For some important context: Inflation reaching 2% doesn’t automatically mean runaway prices and a crumbling stock market. Second, shorter timeframes can offer at least partial immunity to inflation, because the catalysts that drive short-term market moves—earnings, economic news, geopolitical events, mergers, and so on—won’t cease to exist if inflation becomes the dominant macro theme in the market.
Further, there are a ton of possibilities out there that many traders employ to attempt to benefit from this type of environment, so let’s walk through a few fan favorites.
First, of course, broadly speaking traders also have the flexibility to take short positions (either in the broad market or individual stocks) if they anticipate down moves.
And then there’s gold, which has long been considered an inflation hedge—although the data suggest its performance in this regard is mixed, at best.

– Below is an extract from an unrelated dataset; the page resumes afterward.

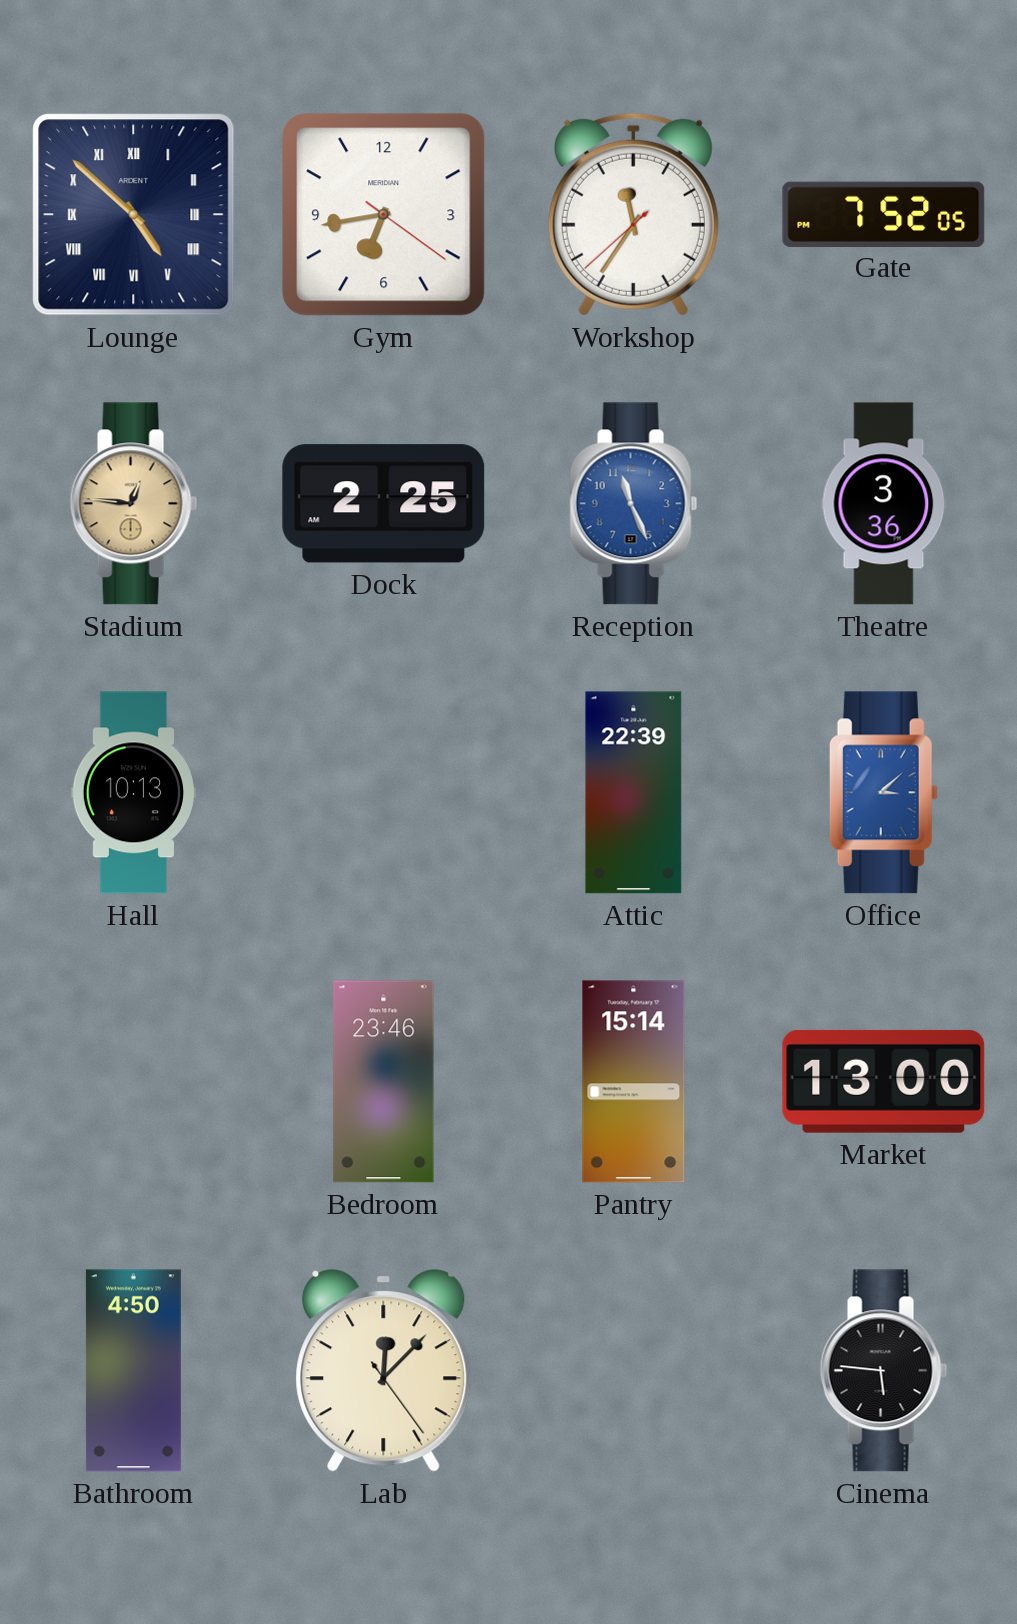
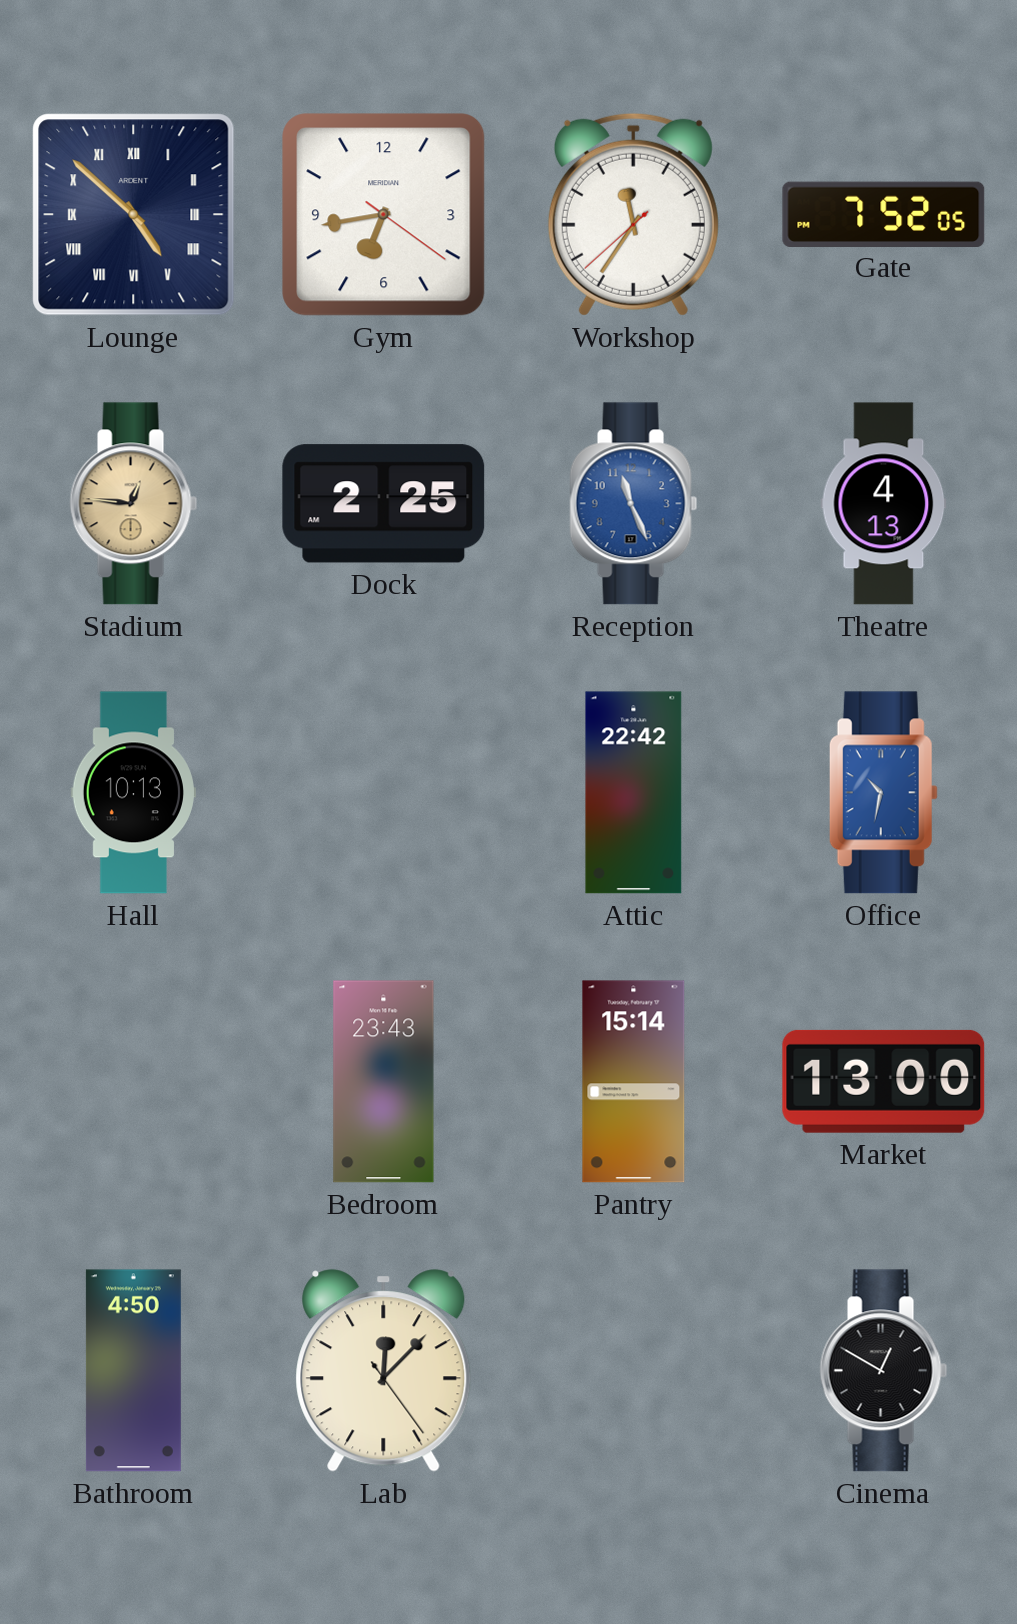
Theatre: 3:36 -> 4:13
Attic: 22:39 -> 22:42
Office: 3:08 -> 10:32
Bedroom: 23:46 -> 23:43
Cinema: 5:46 -> 12:50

In fact, with the exception of the 1970s—when double-digit inflation rocked the US economy and gold took off to the upside—there hasn’t been much evidence that gold increases in value when inflation is on the rise.1 In other words, outside of a 1970s-like “inflation shock,” gold bulls could be disappointed by the metal’s upside, even if inflation continues to rise.
Gold’s recent performance (June gold futures dropped to their lowest levels of the year last week) suggests the market may not be concerned about imminently-high inflation, or it simply isn’t going to react to inflation (or inflation worries) the way some people may expect.

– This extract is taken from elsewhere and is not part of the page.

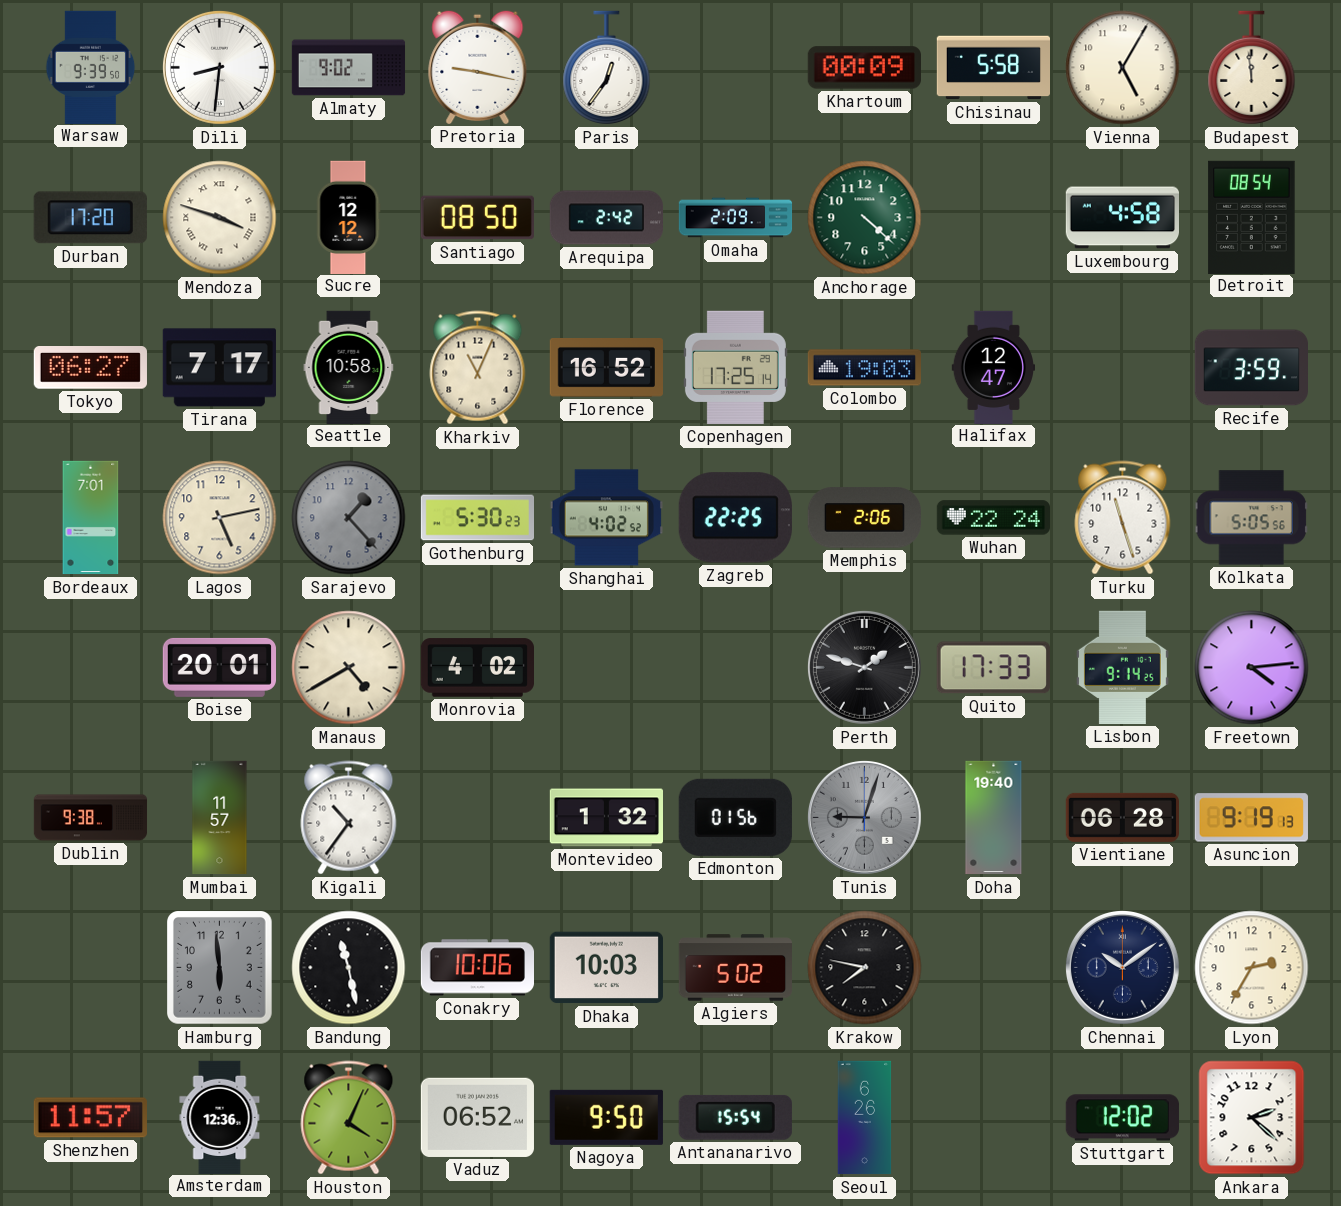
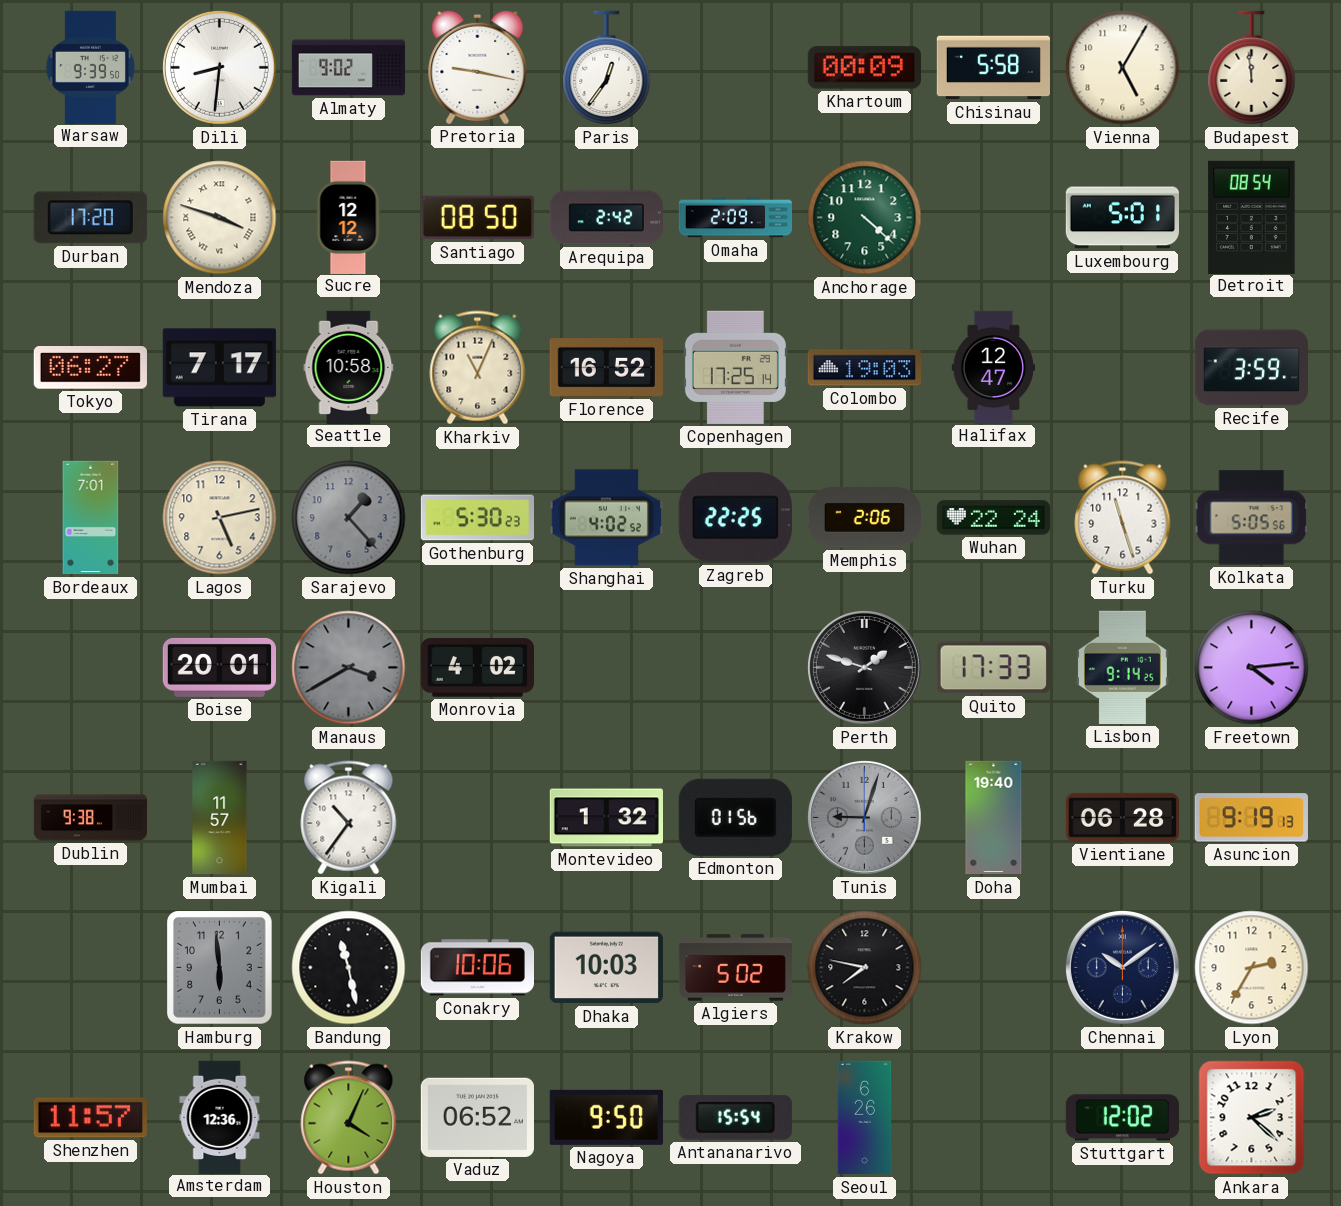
Luxembourg: 4:58 -> 5:01
Manaus: 4:40 -> 3:40
Manaus dial: cream -> grey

Next up: Financials. Bank stocks are sometimes cited as favorable long-side plays in a rising-rate environment because one of their primary revenue sources comes from lending capital at interest—and the higher the rate, the more they profit (see “Trading the inflation card”).

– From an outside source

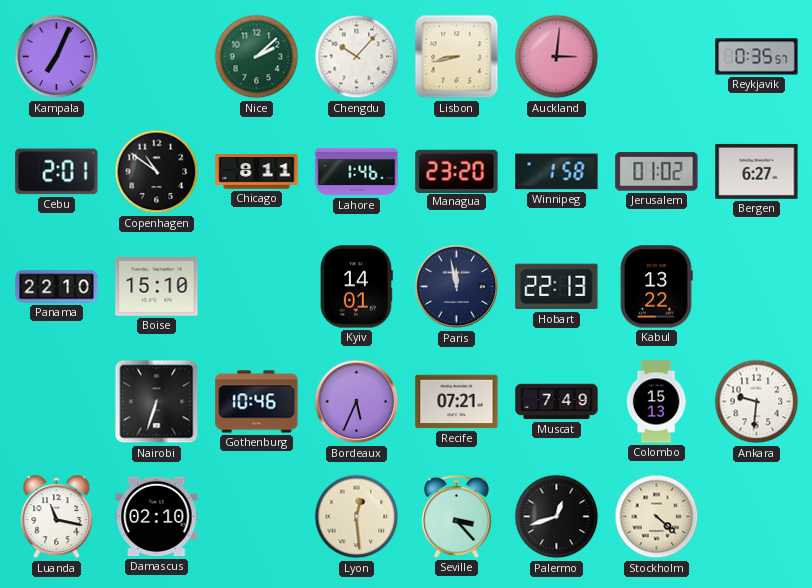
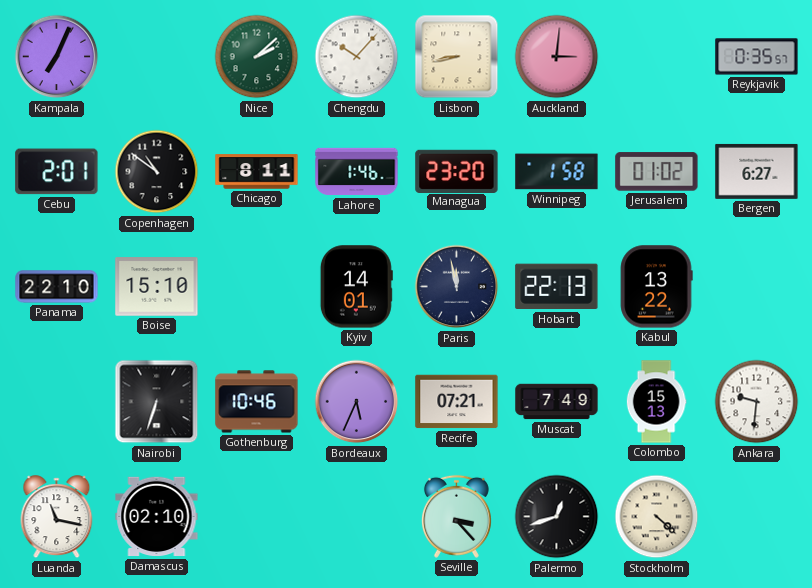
Lyon: 12:29 -> none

Some financial exchanges may also fit the inflation-fighting bill. For example, the CME Group (CME) has been cited as a possible inflation-resistant stock because of its potential to benefit from increased financial hedging against rising rates—both through its many interest rate instruments, as well as in stock index and currency futures and options.2 More trading volume, more profit.
That’s a long-term perspective, so the ostensible approach would be for long-oriented traders to buy such stocks on weakness. The following daily chart shows CME has possibly begun forming a trading range after reaching a record high near $172 in March:
CME shares, which are up around 50% over the past year, recently tested their April swing low around $155 (which falls within a longer-term support/resistance zone), trading to lower intraday lows but rallying strongly last Friday. Bullish traders, certainly, will be looking for the stock to hold that level.
In the end, unlike investors, traders should probably be less concerned with the prospect of higher inflation, and more interested the possibilities it presents.
Market Mover Update: Oil and gas producer Devon Energy (DVN) has pulled back after last week’s earnings-announcement jump (see “Options smoke points to price-action fire”), and yesterday traded back into its pre-breakout consolidation—similar to the way the stock behaved after its mid-April up move:
Meanwhile, yesterday afternoon the White House announced it would pull the US out of the Iran nuclear deal and restore sanctions on Iran—a development some analysts believe could support higher long-term oil prices.3 June crude oil futures (CLM8), which had dropped to $68.02/barrel in yesterday morning, spiked above $70 on the announcement before pulling back to the $69.50-$70 range.
1 Reuters. Gold as an inflation hedge? Well, sort of... 3/1/18.
2 Barron’s. 6 Dividend Stocks That Hedge Against Inflation. 6/5/17.
3 CNBC.com. Trump will kill the Iran nuclear deal — and that's a 'long-lasting' boost for oil prices. 5/8/18.